Eva stepped forward, hand trembling. When her fingers touched the cover, something warm pulsed beneath her skin.
The book unlocked with a whisper.
Inside, there were names. Pages of them. Written in centuries of hand: Clémence de Mercière, 1503. Agnès de Mercière, 1571. Solange de Mercière, 1668. And on it went, each name followed by notes in varying dialects: musician, healer, writer, botanist, poet, architect.

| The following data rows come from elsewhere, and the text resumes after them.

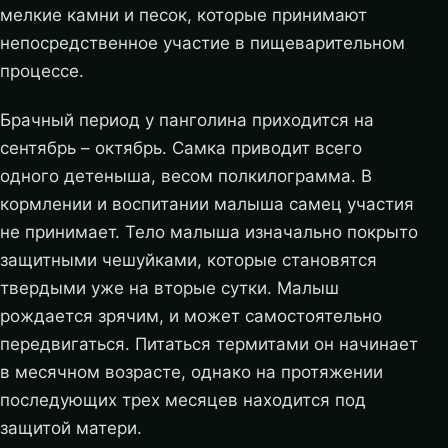
мелкие камни и песок, которые принимают
непосредственное участие в пищеварительном
процессе.
Брачный период у панголина приходится на
сентябрь – октябрь. Самка приводит всего
одного детеныша, весом полкилограмма. В
кормлении и воспитании малыша самец участия
не принимает. Тело малыша изначально покрыто
защитными чешуйками, которые становятся
твердыми уже на вторые сутки. Малыш
рождается зрячим, и может самостоятельно
передвигаться. Питаться термитами он начинает
в месячном возрасте, однако на протяжении
последующих трех месяцев находится под
защитой матери.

"I didn't know they were all women," Eva whispered.
Evelyn smiled faintly. "Not all, but many. The bloodline favors sensitivity, not conquest. Those who inherited our gifts most purely were almost always daughters."
"And me?"
Evelyn turned to the final page.
There, written just weeks after Eva's birth, was the last name entered:
Évangeline "Eva" Claire de Mercière Maxwell — Lioré Alias "Ainsley" — The twelfth Flame
Family of D'aragon — Solenne
Bloodline of Athena, Aphrodite, Aira, Vaethea
"No title," Eva said.
"No," Evelyn said. "Only legacy. Only truth."
That night, back in the Ainsley's estate in G•••••, Eva could not sleep.
She sat at her window, a blanket around her shoulders, the fire flickering low behind her.
Maman entered quietly and sat beside her.
"You saw the book?" she asked.
Eva nodded. "They called me the Twelfth Flame."
Maman said nothing at first. Then: "Do you know why your I chose not to tell you about the rest? About the Maxwell's? The Lioré's?"
Eva looked over, startled. "You know?"
Maman smiled gently. "Of course I do. Vivienne and I… we've kept many things safe. Not because you are fragile, but because you deserve to grow without the weight of a crown pressing your skull before you've had a childhood."
"You said you'd tell me when I'm grown."
"I will. But for now, the de Mercière truth is enough."
Eva pulled the blanket tighter. "It felt like… falling into a poem. Reading that book."
Evelyn reached over and brushed a curl from her cheek. "Because that's what you are. A living line of poetry. Old and new."
They sat in silence for a while.
Then Eva said, "They made me feel like I belonged to something real. Not just danger or training or secrets. But something… chosen."
"You are chosen," Evelyn whispered. "By the ones who came before you. And by the ones who love you now."
Eva turned and hugged her fiercely.
And in her heart, she whispered a promise — one she would keep for the rest of her life.
To honor the de Mercière line.
To protect its light.
To never forget that she was not a prize, but a flame.